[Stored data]
──────────────────────────────

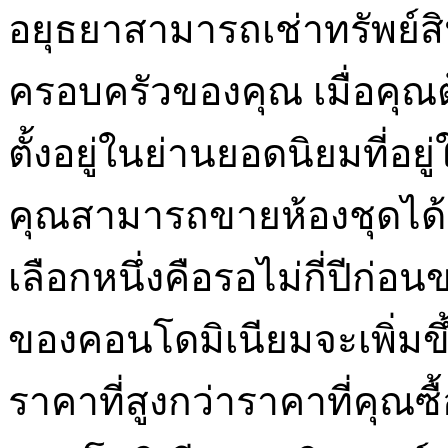
อยุธยาสามารถเช่าทรัพย์สิน
ครอบครัวของคุณ เมื่อคุณต
ตั้งอยู่ในย่านยอดนิยมที่อ
คุณสามารถขายห้องชุดได้ต
เลือกหนึ่งคือรอไม่กี่ปีก่อน
ของคอนโดมิเนียมจะเพิ่มข
ราคาที่สูงกว่าราคาที่คุณซื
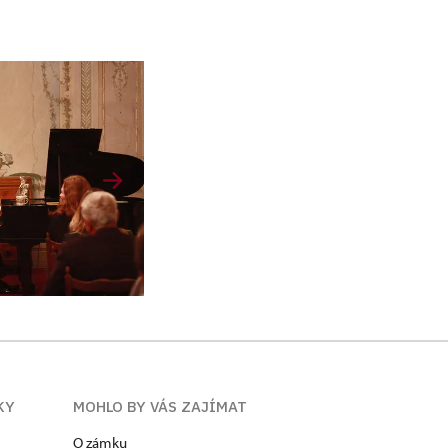
KY
MOHLO BY VÁS ZAJÍMAT
O zámku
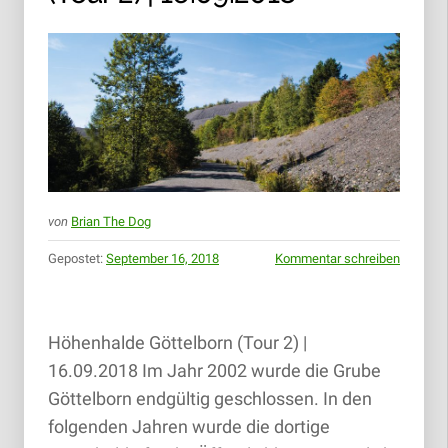
von
Brian The Dog
Gepostet:
September 16, 2018
Kommentar schreiben
Höhenhalde Göttelborn (Tour 2) |
16.09.2018 Im Jahr 2002 wurde die Grube
Göttelborn endgültig geschlossen. In den
folgenden Jahren wurde die dortige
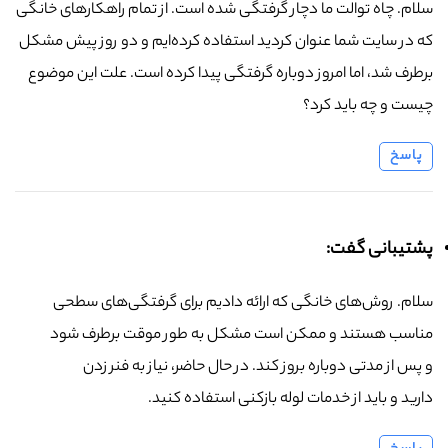
سلام. چاه توالت ما دچار گرفتگی شده است. از تمام راهکارهای خانگی
که در سایت شما عنوان کردید استفاده کرده‌ایم و دو روز پیش مشکل
برطرف شد، اما امروز دوباره گرفتگی پیدا کرده است. علت این موضوع
چیست و چه باید کرد؟
پاسخ
پشتیبانی گفت:
سلام. روش‌های خانگی که ارائه دادیم برای گرفتگی‌های سطحی
مناسب هستند و ممکن است مشکل به طور موقت برطرف شود
و پس از مدتی دوباره بروز کند. در حال حاضر، نیاز به فنر زدن
دارید و باید از خدمات لوله بازکنی استفاده کنید.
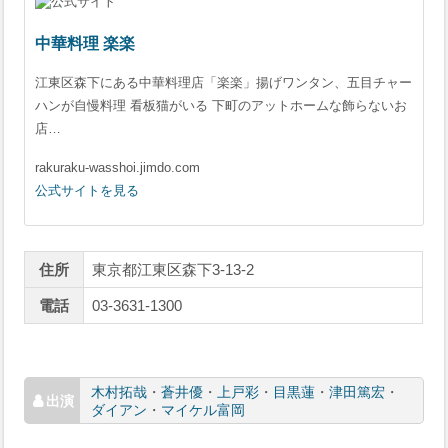
中華料理 楽楽
江東区森下にある中華料理店「楽楽」揚げワンタン、五目チャー
ハンが自慢料理 看板猫がいる 下町のアットホームな飾らないお
店…
rakuraku-wasshoi.jimdo.com
公式サイトを見る
住所
東京都江東区森下3-13-2
電話
03-3631-1300
木村拓哉
・
蒼井優
・
上戸彩
・
目黒蓮
・
津田篤宏
・
ダイアン
・
マイケル富岡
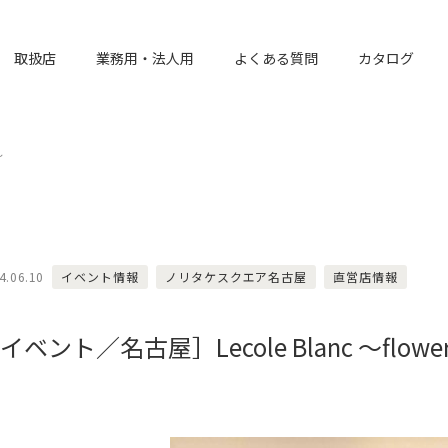
取扱店
業務用・法人用
よくある質問
カタログ
～
4.06.10
イベント情報
ノリタケスクエア名古屋
直営店情報
イベント／名古屋］Lecole Blanc ～flower 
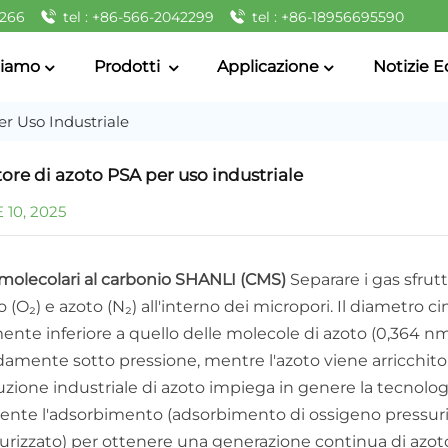
2266
tel : +86-566-2042299
tel : +86-18956695590
Siamo
Prodotti
Applicazione
Notizie E
r Uso Industriale
ore di azoto PSA per uso industriale
10, 2025
 molecolari al carbonio SHANLI (CMS)
Separare i gas sfrutt
 (O₂) e azoto (N₂) all'interno dei micropori. Il diametro 
nte inferiore a quello delle molecole di azoto (0,364 nm
damente sotto pressione, mentre l'azoto viene arricchito
uzione industriale di azoto impiega in genere la tecnolo
ente l'adsorbimento (adsorbimento di ossigeno pressurizz
urizzato) per ottenere una generazione continua di azot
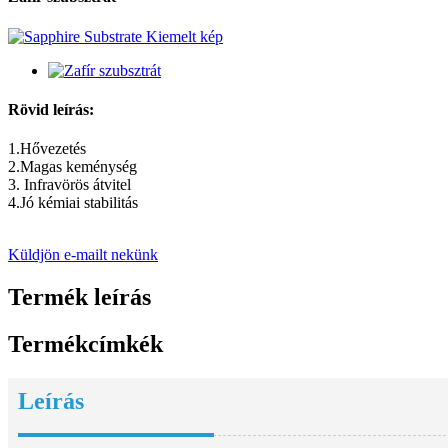
Rövid leírás:
1.Hővezetés
2.Magas keménység
3. Infravörös átvitel
4.Jó kémiai stabilitás
Küldjön e-mailt nekünk
Termék leírás
Termékcímkék
Leírás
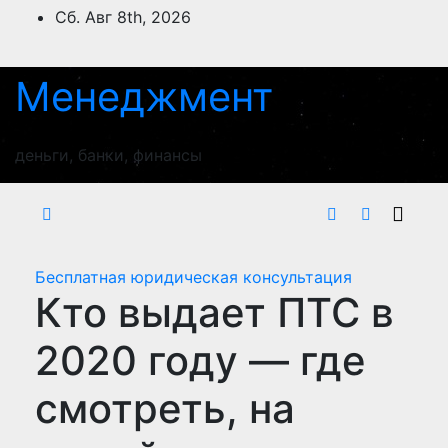
Перейти
Сб. Авг 8th, 2026
к
содержимому
Менеджмент
деньги, банки, финансы
Бесплатная юридическая консультация
Кто выдает ПТС в
2020 году — где
смотреть, на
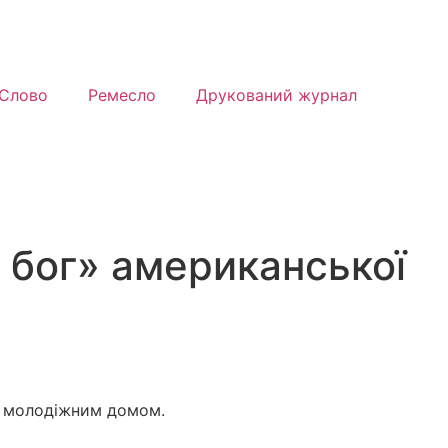
Слово
Ремесло
Друкований журнал
й бог» американської
им молодіжним домом.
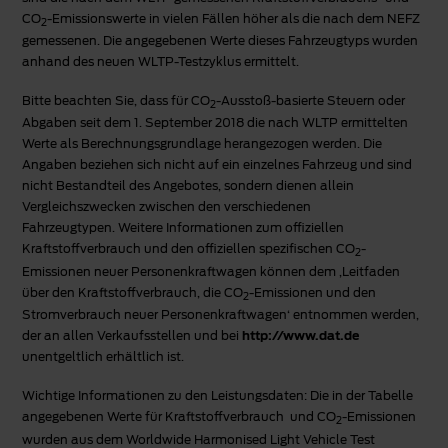
CO
-Emissionswerte in vielen Fällen höher als die nach dem NEFZ
2
gemessenen. Die angegebenen Werte dieses Fahrzeugtyps wurden
anhand des neuen WLTP-Testzyklus ermittelt.
Bitte beachten Sie, dass für CO
-Ausstoß-basierte Steuern oder
2
Abgaben seit dem 1. September 2018 die nach WLTP ermittelten
Werte als Berechnungsgrundlage herangezogen werden. Die
Angaben beziehen sich nicht auf ein einzelnes Fahrzeug und sind
nicht Bestandteil des Angebotes, sondern dienen allein
Vergleichszwecken zwischen den verschiedenen
Fahrzeugtypen. Weitere Informationen zum offiziellen
Kraftstoffverbrauch und den offiziellen spezifischen CO
-
2
Emissionen neuer Personenkraftwagen können dem ‚Leitfaden
über den Kraftstoffverbrauch, die CO
-Emissionen und den
2
Stromverbrauch neuer Personenkraftwagen‘ entnommen werden,
der an allen Verkaufsstellen und bei
http://www.dat.de
unentgeltlich erhältlich ist.
Wichtige Informationen zu den Leistungsdaten: Die in der Tabelle
angegebenen Werte für Kraftstoffverbrauch und CO
-Emissionen
2
wurden aus dem Worldwide Harmonised Light Vehicle Test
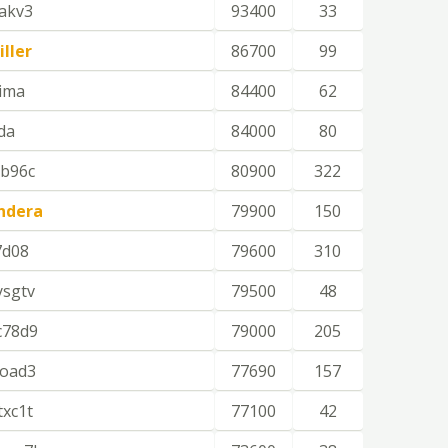
akv3
93400
33
iller
86700
99
iima
84400
62
da
84000
80
lb96c
80900
322
ndera
79900
150
7d08
79600
310
ysgtv
79500
48
c78d9
79000
205
road3
77690
157
txc1t
77100
42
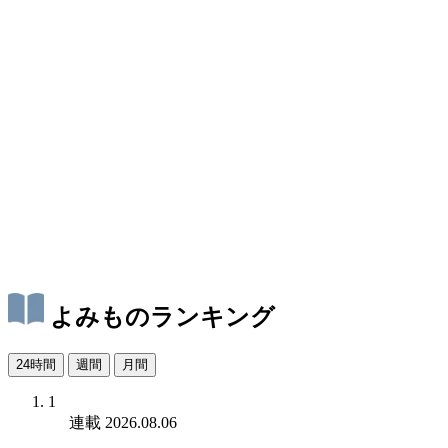
よみものランキング
24時間
週間
月間
1
連載
2026.08.06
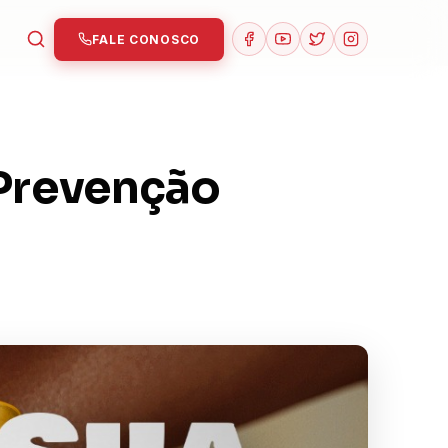
FALE CONOSCO
 Prevenção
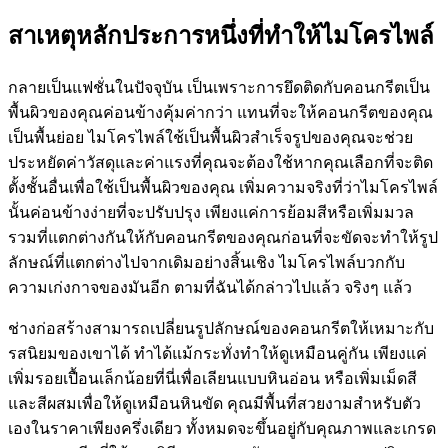
สาเหตุหลักประการหนึ่งที่ทำให้ไมโครไพล์
กลายเป็นแฟชั่นในปัจจุบัน เป็นเพราะการยึดติดกับคอนกรีตเป็น
พื้นผิวของคุณค่อนข้างคุ้มค่ากว่า แทนที่จะให้คอนกรีตของคุณ
เป็นพื้นย่อย ไมโครไพล์ใช้เป็นพื้นผิวสำเร็จรูปของคุณจะช่วย
ประหยัดค่าวัสดุและค่าแรงที่คุณจะต้องใช้หากคุณเลือกที่จะติด
ตั้งชั้นอื่นเพื่อใช้เป็นพื้นผิวของคุณ เพิ่มความจริงที่ว่าไมโครไพล์
นั้นค่อนข้างง่ายที่จะปรับปรุง เพียงแค่การย้อมสีหรือเพิ่มมวล
รวมที่แตกต่างกันให้กับคอนกรีตของคุณก่อนที่จะขัดจะทำให้รูป
ลักษณ์ที่แตกต่างไปจากเดิมอย่างสิ้นเชิง ไมโครไพล์บวกกับ
ความเก่งกาจของมันอีก ตามที่ฉันได้กล่าวไปแล้ว จริงๆ แล้ว
ช่างก่อสร้างสามารถเปลี่ยนรูปลักษณ์ของคอนกรีตให้เหมาะกับ
รสนิยมของเขาได้ ทำได้แม้กระทั่งทำให้ดูเหมือนคู่กัน เพียงแค่
เพิ่มรอยเปื้อนเล็กน้อยที่นี่เพื่อเลียนแบบหินอ่อน หรือเพิ่มเม็ดสี
และสีผสมเพื่อให้ดูเหมือนหินขัด คุณมีพื้นที่สวยงามสำหรับตัว
เองในราคาเพียงครึ่งเดียว ทั้งหมดจะขึ้นอยู่กับคุณภาพและเกรด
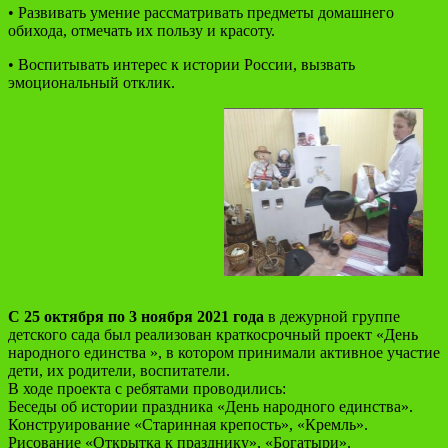
• Развивать умение рассматривать предметы домашнего
обихода, отмечать их пользу и красоту.
• Воспитывать интерес к истории России, вызвать
эмоциональный отклик.
C 25 октября по 3 ноября 2021 года
в дежурной группе
детского сада был реализован краткосрочный проект «День
народного единства », в котором принимали активное участие
дети, их родители, воспитатели.
В ходе проекта с ребятами проводились:
Беседы об истории праздника «День народного единства».
Конструирование «Старинная крепость», «Кремль».
Рисование «Открытка к празднику», «Богатыри».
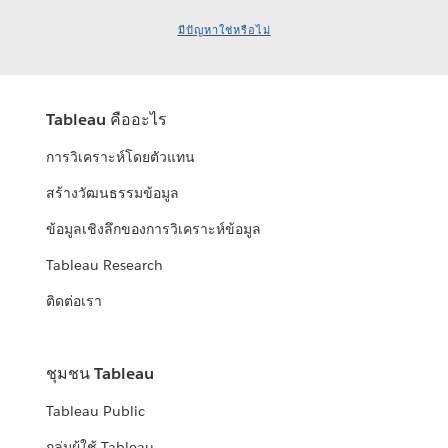
มีปัญหาใช่หรือไม่
Tableau คืออะไร
การวิเคราะห์โดยตัวแทน
สร้างวัฒนธรรมข้อมูล
ข้อมูลเชิงลึกของการวิเคราะห์ข้อมูล
Tableau Research
ติดต่อเรา
ชุมชน Tableau
Tableau Public
กลุ่มผู้ใช้ Tableau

──────────────────────────────

Exercise. Show the lines in the entries above that include the string "angegebenen".

Final answer.
gemessenen. Die angegebenen Werte dieses Fahrzeugtyps wurden
angegebenen Werte für Kraftstoffverbrauch und CO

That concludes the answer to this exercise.